Quello che c’è di speciale, racconta Gunter, è il rapporto che si crea con i familiari delle vittime, i lontani eredi: una gigantesca rete che ha intessuto in 30 anni, di persone che condividono un gesto d’amore per i propri cari, senza conoscersi l’un l’altra. L’azione non parte mai da Gunter, lui viene semplicemente cercato. Chi vuole piantare lo «Stolperstein», come si dice in tedesco, lo contatta con la documentazione. «Poi i nostri storici verificano le carte, e se è tutto a posto procediamo».

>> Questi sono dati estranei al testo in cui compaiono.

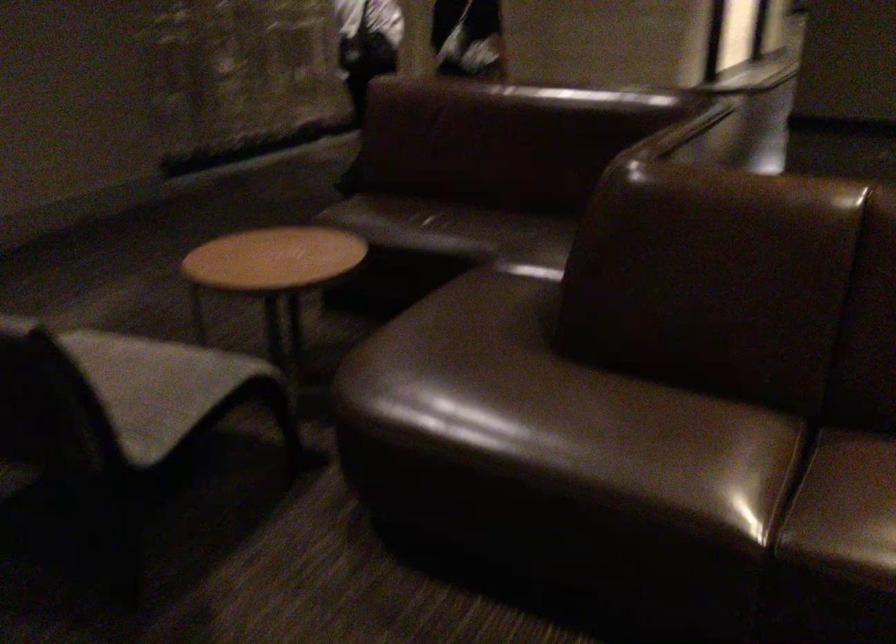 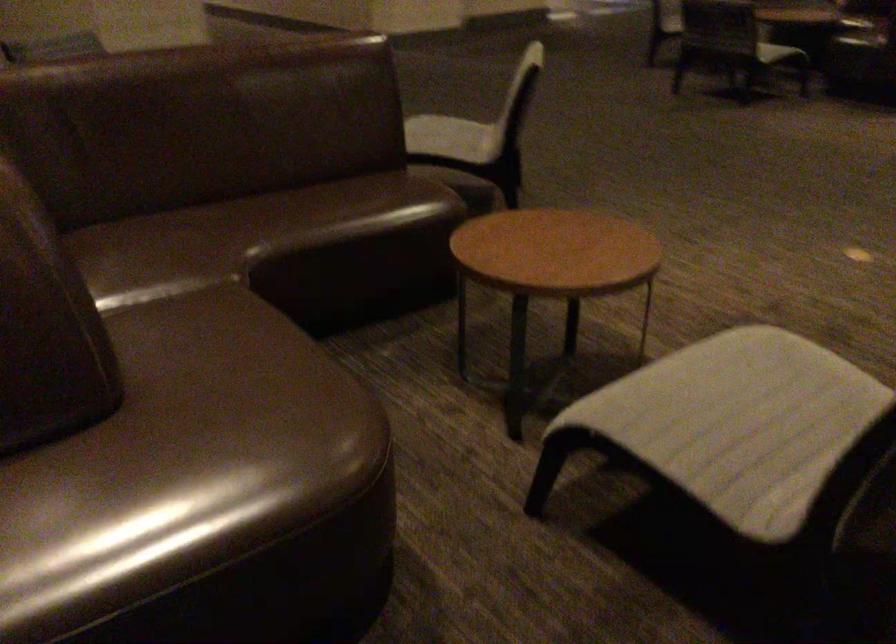 Question: The camera is either moving clockwise (left) or counter-clockwise (right) around the object. The first image is from the beginning of the video and the second image is from the end. Is the camera moving left or right when shooting the video?

Choices:
 (A) Left
 (B) Right

Answer: (A) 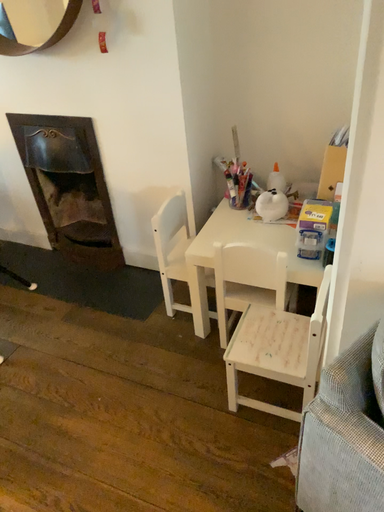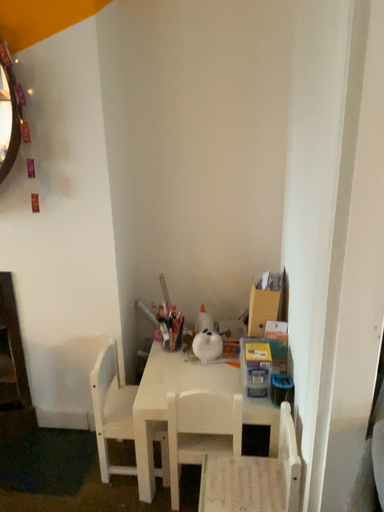 Question: Which way did the camera rotate in the video?

Choices:
 (A) rotated downward
 (B) rotated upward

Answer: (B) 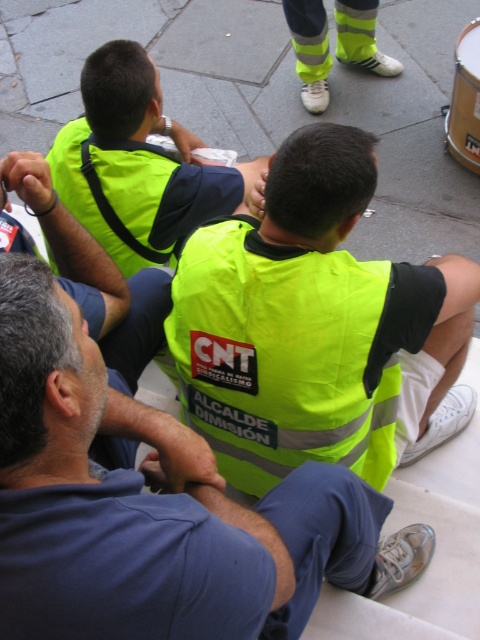 How much distance is there between yellow reflective vest at center and neon yellow vest at upper center?

28.43 inches

Who is shorter, yellow reflective vest at center or neon yellow vest at upper center?

Standing shorter between the two is neon yellow vest at upper center.

Measure the distance between point (x=216, y=371) and camera.

5.68 feet

The width and height of the screenshot is (480, 640). In order to click on yellow reflective vest at center in this screenshot , I will do `click(280, 355)`.

Does high visibility vest at center lie in front of neon yellow vest at upper center?

Yes, it is.

Does high visibility vest at center have a lesser height compared to neon yellow vest at upper center?

In fact, high visibility vest at center may be taller than neon yellow vest at upper center.

Does point (285, 536) lie in front of point (106, 108)?

Yes, point (285, 536) is closer to viewer.

You are a GUI agent. You are given a task and a screenshot of the screen. Output one action in this format:
    pyautogui.click(x=<x>, y=<y>)
    Task: Click on the high visibility vest at center
    The width and height of the screenshot is (480, 640).
    Given the screenshot: What is the action you would take?
    pyautogui.click(x=154, y=508)

Looking at this image, can you confirm if high visibility vest at center is positioned to the right of yellow reflective vest at center?

In fact, high visibility vest at center is to the left of yellow reflective vest at center.

Between point (80, 618) and point (373, 285), which one is positioned in front?

Positioned in front is point (80, 618).

At what (x,y) coordinates should I click in order to perform the action: click on high visibility vest at center. Please return your answer as a coordinate pair (x, y). Looking at the image, I should click on (154, 508). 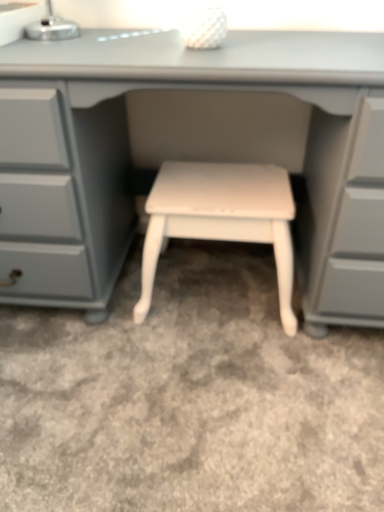 Image resolution: width=384 pixels, height=512 pixels. I want to click on free point above white painted wood stool at center (from a real-world perspective), so click(x=216, y=185). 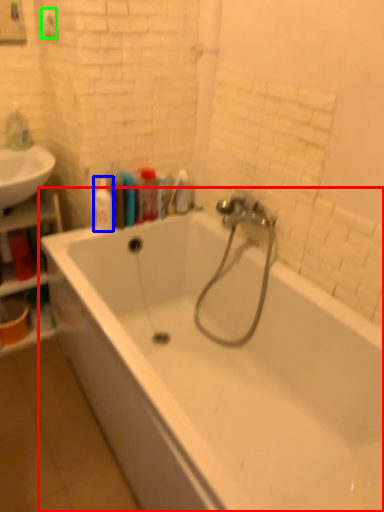 Question: Which object is the farthest from bathtub (highlighted by a red box)? Choose among these: toiletry (highlighted by a blue box) or towel bar (highlighted by a green box).

Choices:
 (A) toiletry
 (B) towel bar

Answer: (B) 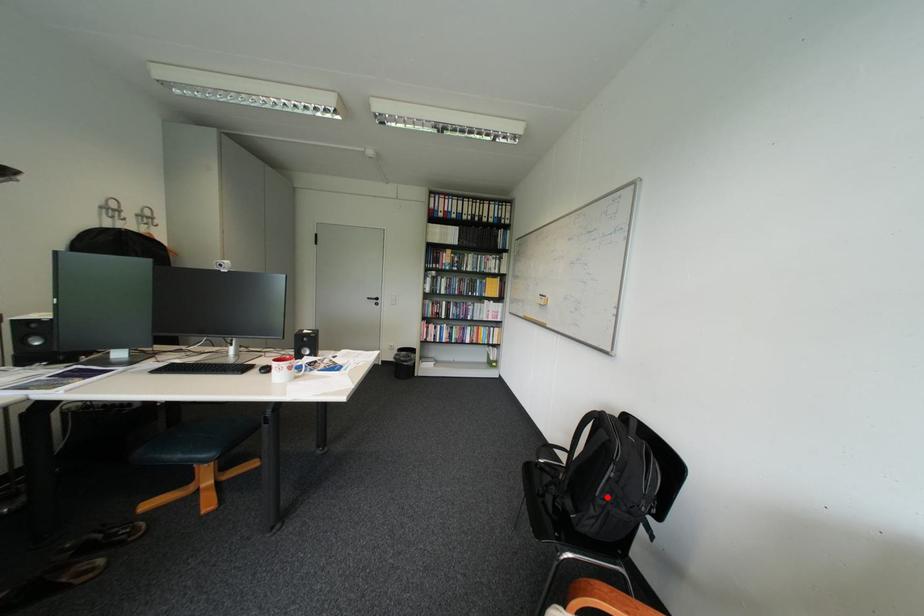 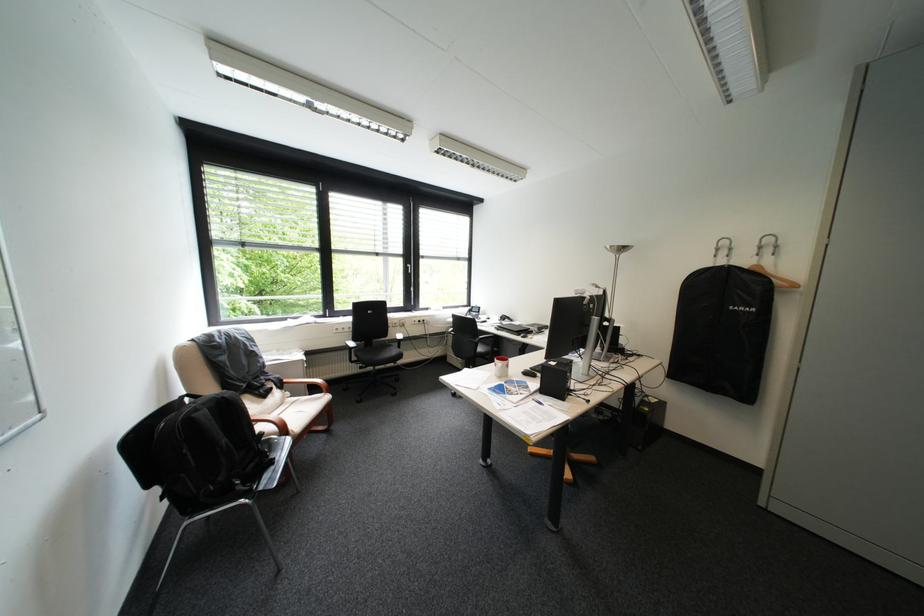 In the second image, find the point that corresponds to the highlighted location in the first image.

(254, 427) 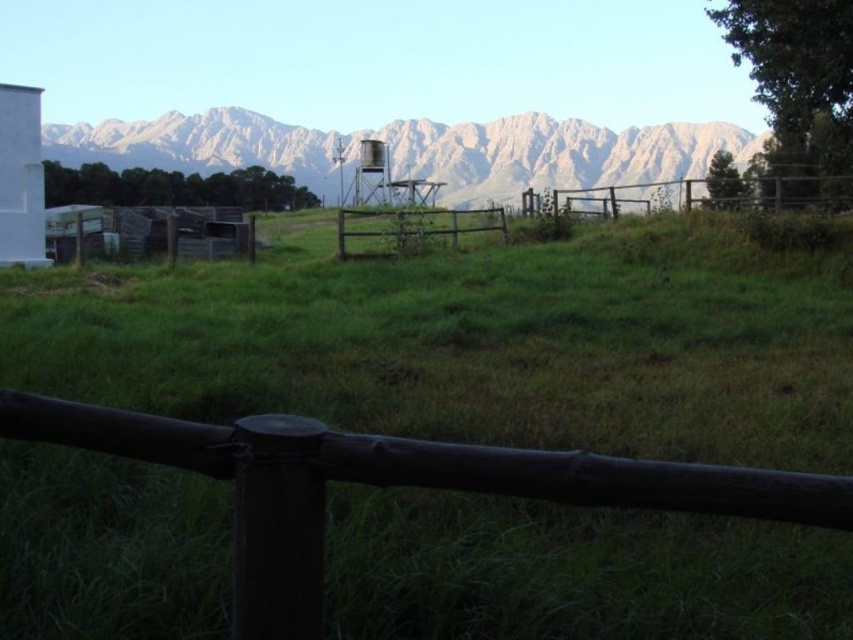 Question: Which object is closer to the camera taking this photo?

Choices:
 (A) metallic gray water tower at center
 (B) dark wood fence at center
 (C) gray rocky mountain range at upper center

Answer: (B)

Question: Is gray rocky mountain range at upper center closer to the viewer compared to metallic gray water tower at center?

Choices:
 (A) no
 (B) yes

Answer: (A)

Question: Which of the following is the farthest from the observer?

Choices:
 (A) (376, 179)
 (B) (648, 481)

Answer: (A)

Question: Does gray rocky mountain range at upper center appear over metallic gray water tower at center?

Choices:
 (A) yes
 (B) no

Answer: (A)

Question: Does gray rocky mountain range at upper center have a greater width compared to metallic gray water tower at center?

Choices:
 (A) no
 (B) yes

Answer: (B)

Question: Which point is closer to the camera taking this photo?

Choices:
 (A) (115, 150)
 (B) (576, 460)

Answer: (B) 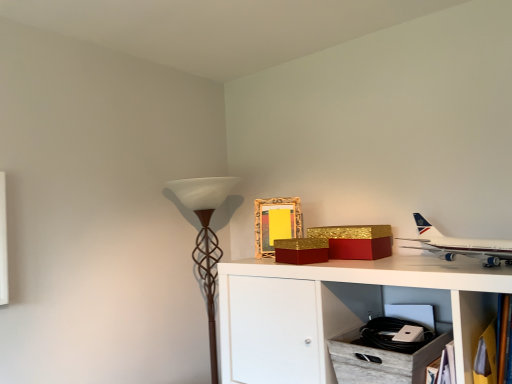 Question: Are gold textured box at upper center, the 2th box in the left-to-right sequence, and white glossy airplane at upper right making contact?

Choices:
 (A) yes
 (B) no

Answer: (B)

Question: From a real-world perspective, is gold textured box at upper center, the 2th box in the left-to-right sequence, physically above white glossy airplane at upper right?

Choices:
 (A) yes
 (B) no

Answer: (B)

Question: Is gold textured box at upper center, which is the 1th box from right to left, located outside white glossy airplane at upper right?

Choices:
 (A) yes
 (B) no

Answer: (A)

Question: Is gold textured box at upper center, the 2th box in the left-to-right sequence, turned away from white glossy airplane at upper right?

Choices:
 (A) no
 (B) yes

Answer: (A)

Question: Considering the relative sizes of gold textured box at upper center, the 2th box in the left-to-right sequence, and white glossy airplane at upper right in the image provided, is gold textured box at upper center, the 2th box in the left-to-right sequence, smaller than white glossy airplane at upper right?

Choices:
 (A) yes
 (B) no

Answer: (A)

Question: Considering the positions of gold textured box at upper center, the 2th box in the left-to-right sequence, and wooden bookshelf at lower right in the image, is gold textured box at upper center, the 2th box in the left-to-right sequence, wider or thinner than wooden bookshelf at lower right?

Choices:
 (A) thin
 (B) wide

Answer: (B)

Question: Is gold textured box at upper center, which is the 1th box from right to left, taller or shorter than wooden bookshelf at lower right?

Choices:
 (A) short
 (B) tall

Answer: (A)

Question: Is gold textured box at upper center, the 2th box in the left-to-right sequence, spatially inside wooden bookshelf at lower right, or outside of it?

Choices:
 (A) outside
 (B) inside

Answer: (A)

Question: Considering the relative positions of gold textured box at upper center, the 2th box in the left-to-right sequence, and wooden bookshelf at lower right in the image provided, is gold textured box at upper center, the 2th box in the left-to-right sequence, to the left or to the right of wooden bookshelf at lower right?

Choices:
 (A) left
 (B) right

Il ricordo più bello? «È stato a Rotenburg sulla Fulda, vicino a Brema. Ci siamo ritrovati davanti a questa casa, con sei pietre: due dedicate ai genitori uccisi ad Auschwitz, due alle figlie che i genitori hanno mandato in Inghilterra con il Kindertransport per salvarle, e due ai servitori nella famiglia, pure uccisi. Eravamo lì, e compaiono le due figlie, sessant’anni dopo: una arrivava dalla Scozia, l’altra dalla Colombia, erano entrambe vive e per 60 anni non si sono mai incontrate! Si sono abbracciate e si sono dette: ora siamo finalmente riunite con i nostri genitori. Se non ti dà forza per andare avanti una cosa così, allora cosa ti resta?». Eppure, Gunter ha trovato anche opposizione.
«Soprattutto all’inizio, ora però sempre meno. Circa 900 pietre sono state divelte, ma le abbiamo sempre sostituite. E sa che c’è? Che ora il posto da cui le chiedono di più è la Turingia, la terra dove è più forte l’Afd, l’estrema destra tedesca». Continuerà ad andare in giro? «Sì, per i ragazzi. Perché hanno curiosità e perché sappiano cosa è successo».